Para mim, há muitas diferenças entre a minha vida aqui, na aldeia, e em Haia, a minha cidade favorita, na Holanda. Embora tenha passado os primeiros anos da minha vida no interior da Sicília e na Turquia, tornei-me uma pessoa citadina, sob a influência da minha mãe. Ela amava a cidade e achava tudo o que era remoto e solitário absolutamente inadequado para viver. Achava chato e perigoso. Jamais se teria aventurado sozinha num passeio pela floresta, ou no Haagse Bos, um parque tranquilo na Haia, em redor do palácio do rei. E eu? Sendo uma criança super obediente? Nem eu. Até que o meu filho mais velho comprou uma cadela e, como viajava muitas vezes por trabalho, ficou connosco durante semanas. Ela estava habituada a viver ao ar livre. Relutantemente, decidi enfrentar o meu medo e lancei-me à primeira caminhada pela floresta. Não parei até hoje.

Desde então descobri que amo a paz, o silêncio, o espaço e a beleza do campo e da natureza. Agora não gostaria de morar noutro lugar. Talvez mude novamente quando tiver 120 anos ou mais. Provavelmente, para a aldeia que fica a 5 minutos de carro da nossa quinta. Portanto, não vivemos tão sozinhos e isolados. Temos até “vizinhos da frente” e “vizinhos de trás”.

A vida no campo traz a vida da aldeia, com todos os aspectos da vida da cidade, mas mais sóbrios. Há uma loja, um minimercado, uma farmácia, alguns bares, uma igreja, um restaurante, um lar e uma casa de convalescência. Há dois médicos de família e uma bomba de gasolina. Temos uma verdadeira praça de touros, que funciona uma vez por ano, um grande quartel de bombeiros e até mesmo um ninho de empresas. E tudo isto para a região de Marvão, com cerca de 3.000 habitantes. O meu estúdio de yoga está localizado no Ninho de Empresas,  em Santo António das Areias, parte do município de Marvão.

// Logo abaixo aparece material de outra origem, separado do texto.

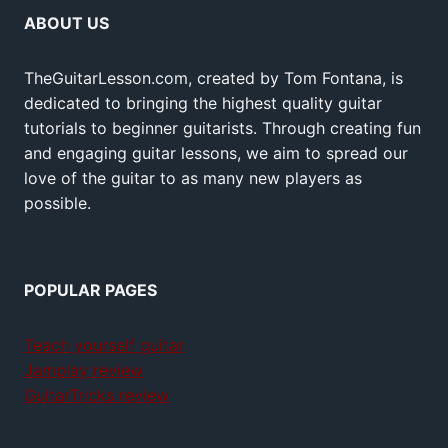
ABOUT US
TheGuitarLesson.com, created by Tom Fontana, is
dedicated to bringing the highest quality guitar
tutorials to beginner guitarists. Through creating fun
and engaging guitar lessons, we aim to spread our
love of the guitar to as many new players as
possible.
POPULAR PAGES
Teach yourself guitar
Jamplay review
GuitarTricks review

Os 3.000 habitantes têm as mesmas necessidades e preocupações que as pessoas da cidade. Temas como a saúde, vida familiar, amor, socialização e boa comida desempenham um papel importante. Normalmente, as preocupações são sempre sobre a falta de saúde e / ou dinheiro.

A diferença entre a vida do campo e da cidade reflecte-se no tempo que as pessoas têm umas para as outras. Tal e visível, por exemplo, nas enormes televisões que existem dentro dos restaurantes, e da própria iluminação. Vê a imagem.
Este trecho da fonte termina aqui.